Celle-ci est devenue constitutive du mythe américain et a guidé les politiques de gestion modernes de la nature. Alors que l’exploitation des ressources naturelles connaît une dynamique exponentielle en Amérique, la nature sauvage, mythifiée, risque de disparaître. John Muir défend l’idée de préserver des espaces sauvages de l’exploitation humaine, de sauvegarder les monuments naturels comme l’on a conservé les cathédrales.

La wilderness représente un état idéal de nature figée, reglée, à l’harmonie parfaite. L’on doit donc conserver la nature dans cet état sauvage, à l’abri de l’action destructrice de l’homme. Ce mouvement lié à l’industrialisation et à la séparation nette entre nature et société est en France celui de la patrimonialisation.

Celle-ci débute vers la fin du 19ème siècle par la restauration des montagnes. On exproprie des communes entières pour créer des zones de nature protégée. Cette volonté politique correspond à une aspiration sociale émergente : la nature fait alors l’objet d’une esthétisation, d’une artialisation, par l’élite bourgeoise, qui vient contempler les paysages de nature comme des paysages de peinture.

Réduit à leur fonction esthétique, l’on encadre les monuments naturels et on les protège de toute action de l’homme. On fige ainsi des images de nature idéale, on crée des « musées verts » où l’on visite des fragments de cette nature perdue. De la nature, on construit des sanctuaires, des structures figées et isolées de la vie sociale.

On croit ainsi avoir maîtrisé définitivement la nature, certains même pensent sa fin. Mais c’est cette croyance en une rationalisation absolue qui a mené l’homme à perdre à la fois la profondeur et la complexité de son rapport avec la nature, et d’en oublier du même coup sa place dans celle-ci.

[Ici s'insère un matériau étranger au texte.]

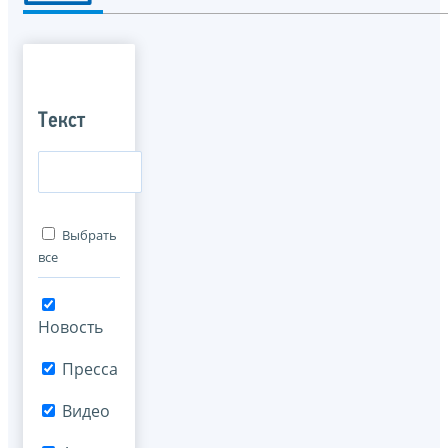
Текст
Выбрать
все
Новость
Пресса
Видео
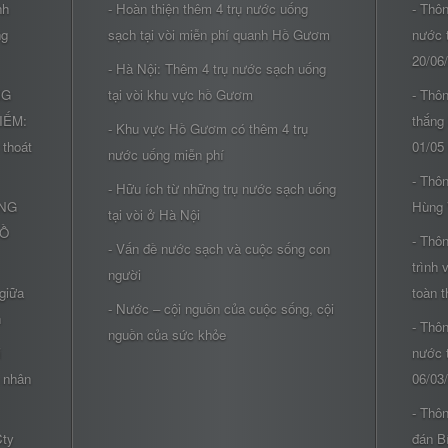
nh
- Hoàn thiện thêm 4 trụ nước uống
- Thô
ng
sạch tại vòi miễn phí quanh Hồ Gươm
nước 
20/06
- Hà Nội: Thêm 4 trụ nước sạch uống
NG
tại vòi khu vực hồ Gươm
- Thôn
IẾM:
thắng
- Khu vực Hồ Gươm có thêm 4 trụ
 thoát
01/05
nước uống miễn phí
- Thôn
- Hữu ích từ những trụ nước sạch uống
ÔNG
Hùng 
tại vòi ở Hà Nội
HỒ
- Thôn
- Vấn đề nước sạch và cuộc sống con
trình 
người
 giữa
toàn t
- Nước – cội nguồn của cuộc sống, cội
h
- Thô
nguồn của sức khỏe
i
nước 
n nhân
06/03
- Thô
Cty
đán B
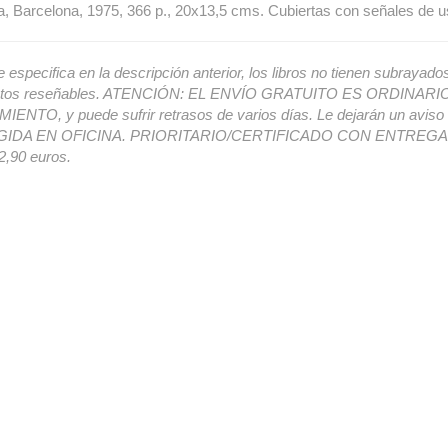
a, Barcelona, 1975, 366 p., 20x13,5 cms. Cubiertas con señales de 
e especifica en la descripción anterior, los libros no tienen subrayado
ectos reseñables. ATENCIÓN: EL ENVÍO GRATUITO ES ORDINAR
ENTO, y puede sufrir retrasos de varios días. Le dejarán un avis
IDA EN OFICINA. PRIORITARIO/CERTIFICADO CON ENTREGA 
,90 euros.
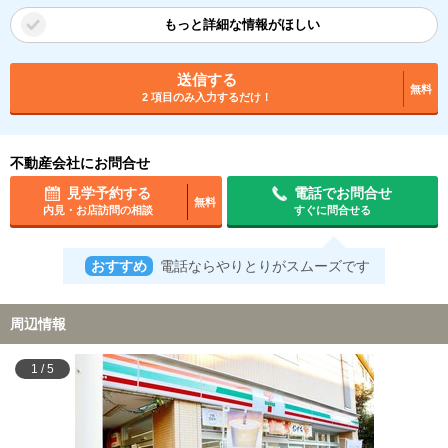
もっと詳細な情報がほしい
送信する
無料
2 項目のみ入力するだけ！
不動産会社にお問合せ
見学予約する
電話でお問合せ
無料
内見・お店訪問の相談
すぐに問合せる
おすすめ
電話ならやりとりがスムーズです
周辺情報
1
/
5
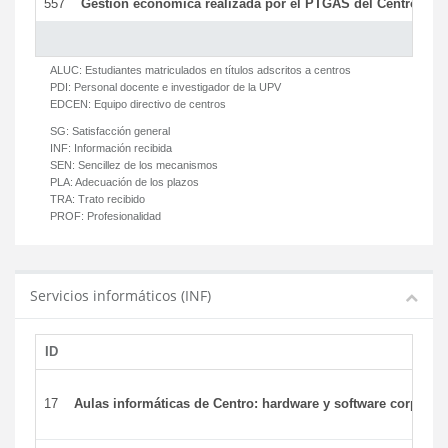
557
Gestión económica realizada por el PTGAS del Centro del 
ALUC:
Estudiantes matriculados en títulos adscritos a centros
PDI:
Personal docente e investigador de la UPV
EDCEN:
Equipo directivo de centros
SG:
Satisfacción general
INF:
Información recibida
SEN:
Sencillez de los mecanismos
PLA:
Adecuación de los plazos
TRA:
Trato recibido
PROF:
Profesionalidad
Servicios informáticos (INF)
ID
17
Aulas informáticas de Centro: hardware y software corporat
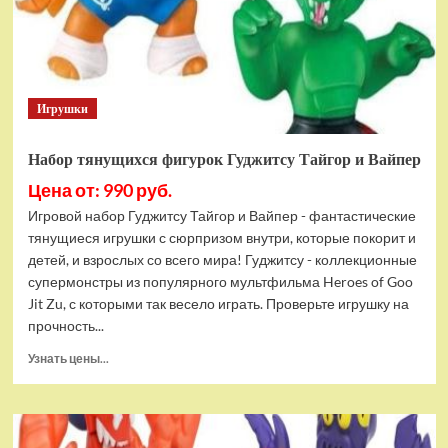
Bottom
Rehydrated
(XBOX
One,
русская
Игрушки
версия)
Набор тянущихся фигурок Гуджитсу Тайгор и Вайпер
Цена от: 990 руб.
Игровой набор Гуджитсу Тайгор и Вайпер - фантастические
тянущиеся игрушки с сюрпризом внутри, которые покорит и
детей, и взрослых со всего мира! Гуджитсу - коллекционные
супермонстры из популярного мультфильма Heroes of Goo
Jit Zu, с которыми так весело играть. Проверьте игрушку на
прочность...
Прочитать
Узнать цены...
больше
о
Набор
тянущихся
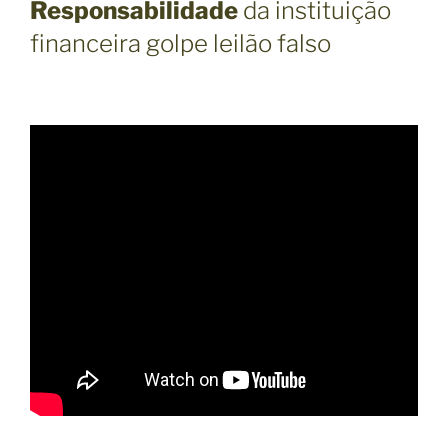
Responsabilidade
da instituição
financeira golpe leilão falso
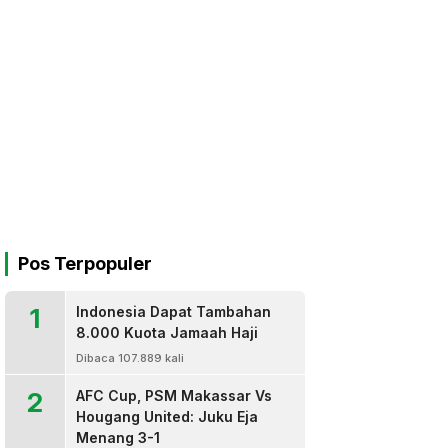
Pos Terpopuler
1
Indonesia Dapat Tambahan
8.000 Kuota Jamaah Haji
Dibaca 107.889 kali
2
AFC Cup, PSM Makassar Vs
Hougang United: Juku Eja
Menang 3-1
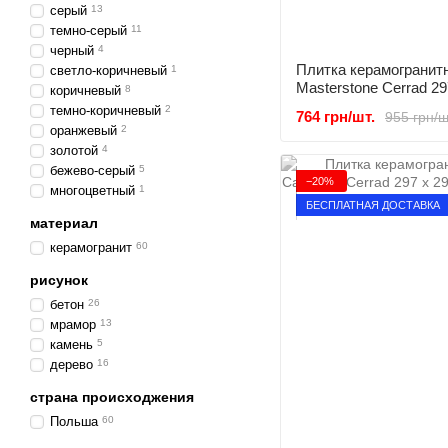
серый
13
темно-серый
11
черный
4
Плитка керамогранитн
светло-коричневый
1
Masterstone Сerrad 29
коричневый
8
темно-коричневый
2
764 грн/шт.
955 грн/ш
оранжевый
2
золотой
4
бежево-серый
5
−20%
многоцветный
1
БЕСПЛАТНАЯ ДОСТАВКА
материал
керамогранит
60
рисунок
бетон
26
мрамор
13
камень
5
дерево
16
страна происходжения
Польша
60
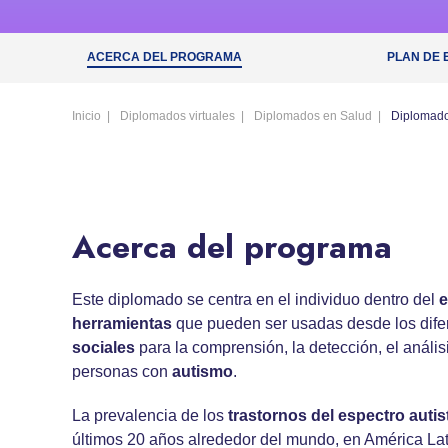
ACERCA DEL PROGRAMA
PLAN DE 
Inicio
Diplomados virtuales
Diplomados en Salud
Diplomado 
Acerca del programa
Este diplomado se centra en el individuo dentro del
e
herramientas
que pueden ser usadas desde los dife
sociales
para la comprensión, la detección, el anális
personas con
autismo
.
La prevalencia de los
trastornos del espectro auti
últimos 20 años alrededor del mundo, en América Lat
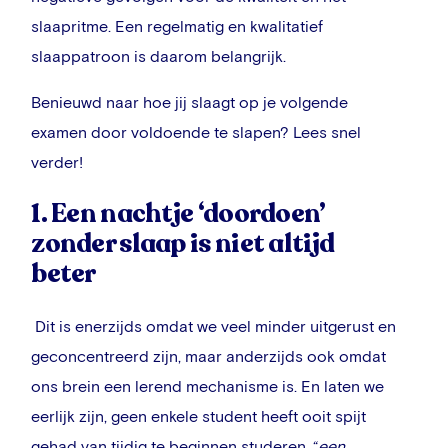
slaapritme. Een regelmatig en kwalitatief
slaappatroon is daarom belangrijk.
Benieuwd naar hoe jij slaagt op je volgende
examen door voldoende te slapen? Lees snel
verder!
1. Een nachtje ‘doordoen’
zonder slaap is niet altijd
beter
Dit is enerzijds omdat we veel minder uitgerust en
geconcentreerd zijn, maar anderzijds ook omdat
ons brein een lerend mechanisme is. En laten we
eerlijk zijn, geen enkele student heeft ooit spijt
gehad van tijdig te beginnen studeren, “
een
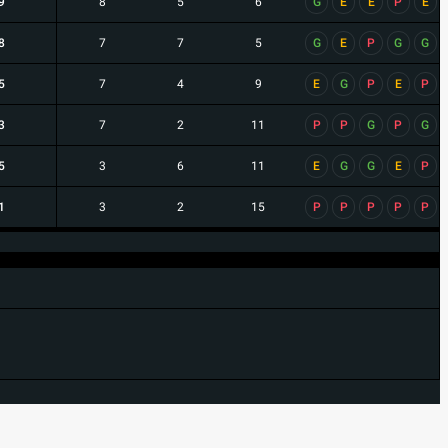
9
8
5
6
G
E
E
P
E
8
7
7
5
G
E
P
G
G
5
7
4
9
E
G
P
E
P
3
7
2
11
P
P
G
P
G
5
3
6
11
E
G
G
E
P
1
3
2
15
P
P
P
P
P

C. Larrère dénonce dans « Philosophies de l’environnement » (1997) ces politiques de préservation de la nature en les qualifiant d’ »impérialisme vert » qui a conduit les occidentaux à négliger la place de l’homme au sein de la nature et à mettre en place au niveau mondial un protectionnisme quasi-autoritaire en asservissant des cultures et des natures diverses à un modèle unique.

J.B. Callicot, lui aussi, réfute dans « La nature est morte vive la nature », paru en 1993, la conception d’une wilderness idéale à conserver en l’état.
Selon lui, il convient pourtant de faire vivre cette wilderness, non pas dans des espaces protégés de l’homme mais, au contraire, là où l’action de l’homme est bénéfique et participe aux dynamiques naturelles. Cela doit se faire en conservant la présence des populations autochtones qui sont souvent respectueuses de l’équilibre écologique du faite de leur dépendance du renouvellement des ressources ; et en réinvestissant nous-même ces espaces sauvages, en apportant et en adaptant nos diverses cultures à ces diverses natures.

Notes

[1] La figure emblématique du romantisme français est sans aucun doute J.J. Rousseau, même s’il n’en a été qu’un précurseur. Sa position est intéressante puisqu’il est à la fois philosophe des Lumières, porteur d’un certain message révolutionnaire, mais dans le même temps, sa marginalité au sein des humanistes en fait l’un des critiques les plus ardents, notamment dans ses conceptions de la nature et du progrès.

La dualité de l’origine philosophique de Rousseau implique donc une autre dualité dans sa destination, entre philosophie politique et romantisme. C’est seulement un siècle plus tard que le romantisme sera érigé en courant artistique, littéraire et philosophique. Entre temps, la Révolution Française et la création des Etats-Unis marquent définitivement et profondément les pensées occidentales.

Note de Passerelle Eco : la permaculture préconise d’expliciter des zones de proximité avec le centre de vie d’un écolieu. Tandis que la zone 0 correspond au lieu de vie quotidien avec le maximum de présence humaine, la zone 5 correspond à des territoires absolument vierges de cette présence humaine, laissés à la vie de tous les « non-humains » tant animaux que végétaux.